To our point before - why did these technologies find such widespread adoption, and all these stars have to align when there’s a huge demand that catalyzes across the ecosystem, that will be what everyone’s building for in 2025, and that’s really where we’re interested in setting our sights.

[01:08:11.16] That’s an interesting perspective. Just for humor me, is 100 milliseconds basically one tenth of a second? Is that what it is?

That’s right.

I had to grok that in my own mind, and I’m thinking “Listeners, just so you know, 100 milliseconds is a tenth of a second.” So what you’re talking about is quite a bit of an operation, to go through the client device all the way through the stack and back again, in one tenth of a second.

Yeah. And what’s interesting is you simply can’t do that for a user that’s in Sydney, Australia if your data center is in Virginia. It’s just not possible.

It’s too far, yea.

In fact, it’s gonna be half a second. And you think, “Well, what difference does half a second make? That’s kind of ridiculous.” Well, Google’s found that their search results, if they take 200 milliseconds instead of 100 milliseconds, or 300 instead of 200, there’s this incredibly consistent relationship that they observe between how many searches people do and how much of a latency they experience. Even down to these fractions of a second.
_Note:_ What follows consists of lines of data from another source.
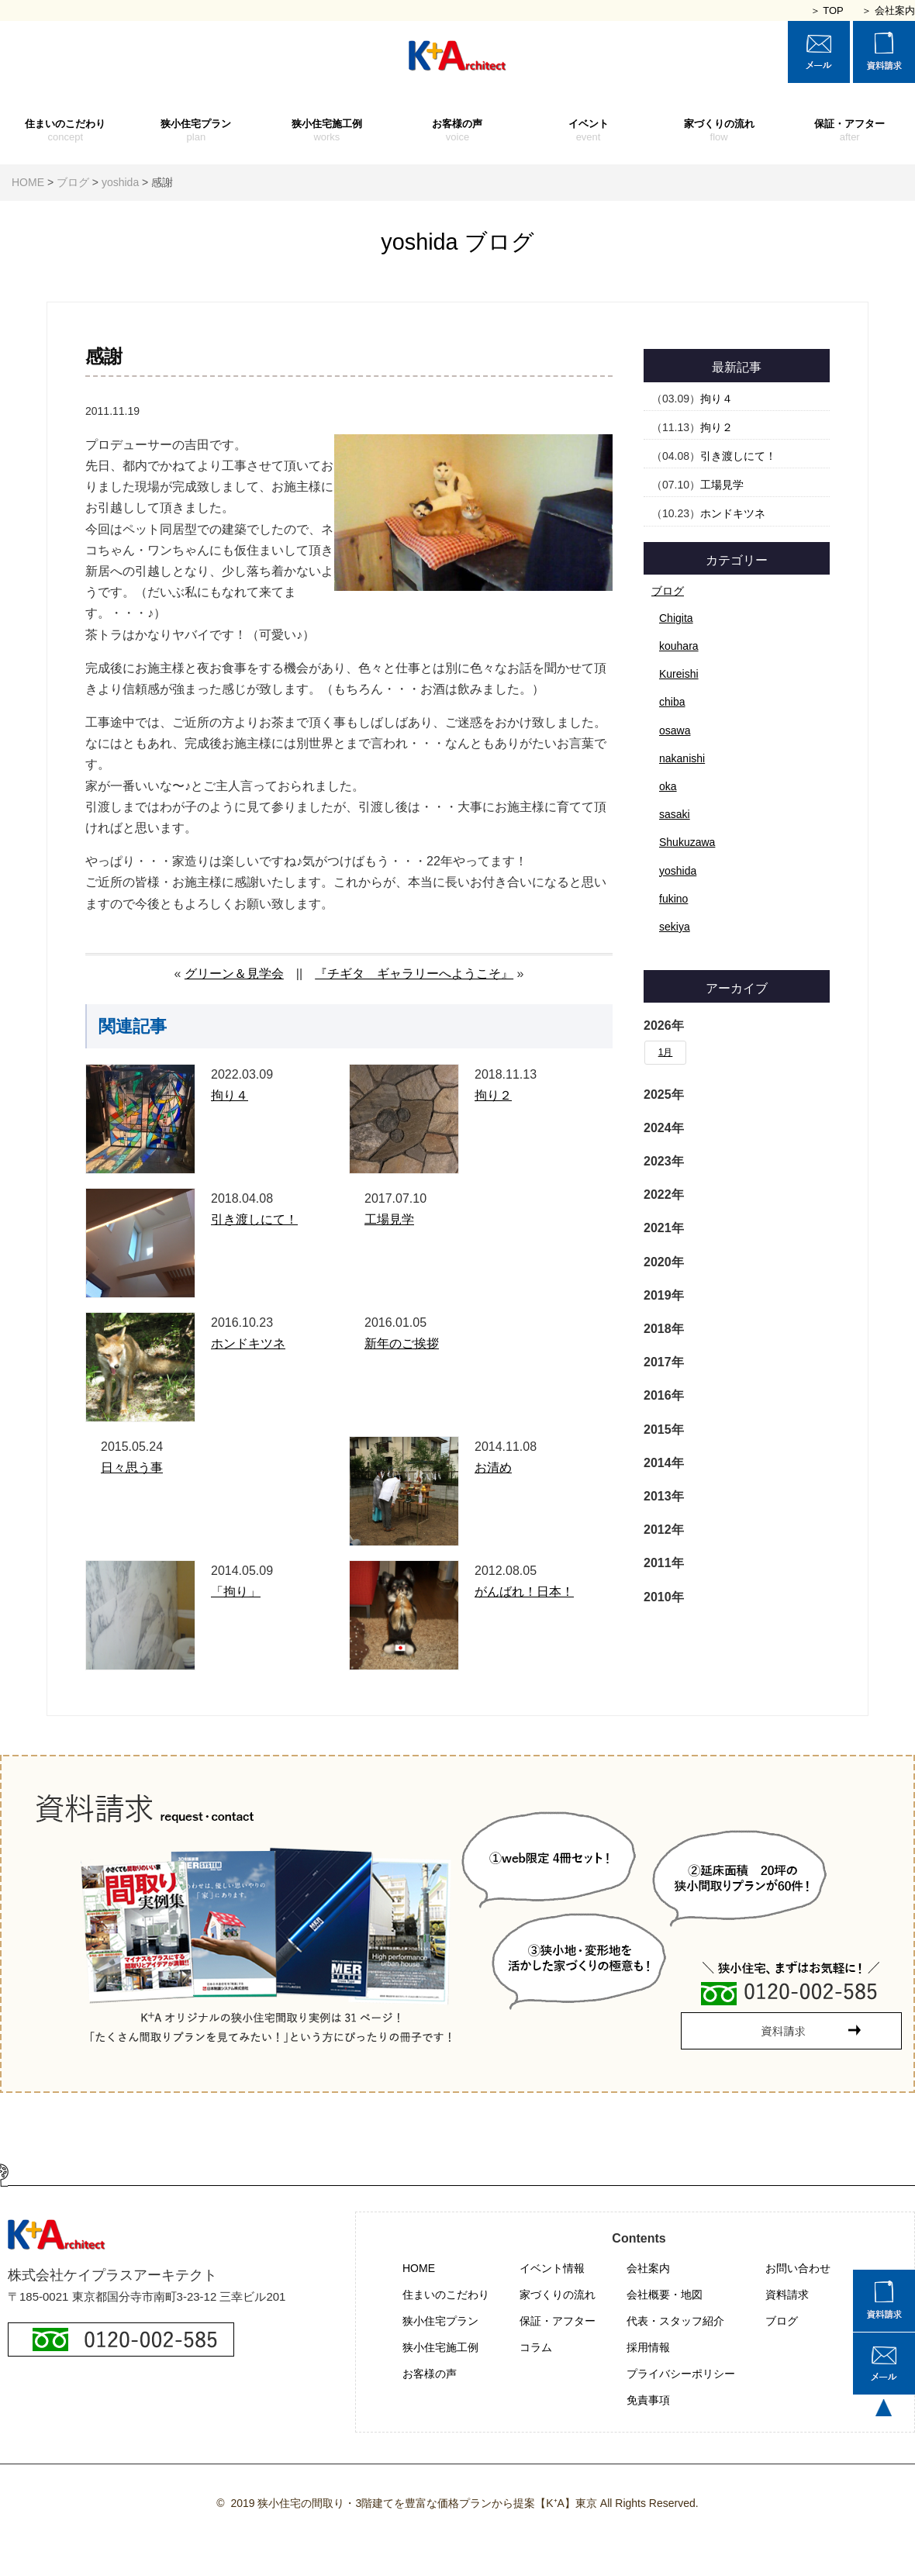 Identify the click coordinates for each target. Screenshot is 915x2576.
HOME (418, 2268)
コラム (536, 2347)
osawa (674, 730)
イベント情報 (552, 2268)
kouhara (679, 646)
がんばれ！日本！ (524, 1591)
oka (668, 786)
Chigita (676, 618)
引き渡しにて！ (254, 1219)
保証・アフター (849, 131)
And the curve is reproducible, and especially over the amount of data they collect, it’s extremely consistent. And that is a little bit mind-blowing, but how do you solve that problem? Because the speed of light really, and the speed of networks aren’t gonna allow you to get that Australia user a local experience, you have to expand what your data architecture looks like, what your whole stack looks like, so that you’re really running a global architecture, so that there’s application logic in Australia, running on servers in Australia, and there’s databases that are running on servers in Australia. That’s the only way you’d really do it. And that’s also great, because a lot of countries are introducing data sovereignty regulations, and they don’t want users’ data, especially if it’s personally identifiable, to exit legal jurisdictions. And users don’t want that either… So how do you grapple with all this stuff? And the answer is “Okay, if you’re Google, you just build it all.” If you’re anyone else, you simply don’t. You try to get everything to sort of work, out of a single availability zone.

In order to solve this problem for a much more general audience, it’s about improving the infrastructure. So that’s what we’re doing, at least; we’re pushing a lot of those capabilities and smarts down into the database.

Very cool. Spencer, thank you so much for spending this time with us and sharing your story, and Cockroach’s story, and this look into the future of what networks might be like, and how you’re planning for them to be reliable. Not so much the network, but the data that might transpire there and the partnerships you might form as a result of this newfound lack of latency in our future communication networks… So thank you so much for sharing your time today, and I appreciate you coming on the show.

Yeah, it’s been my pleasure. Thank you, Adam.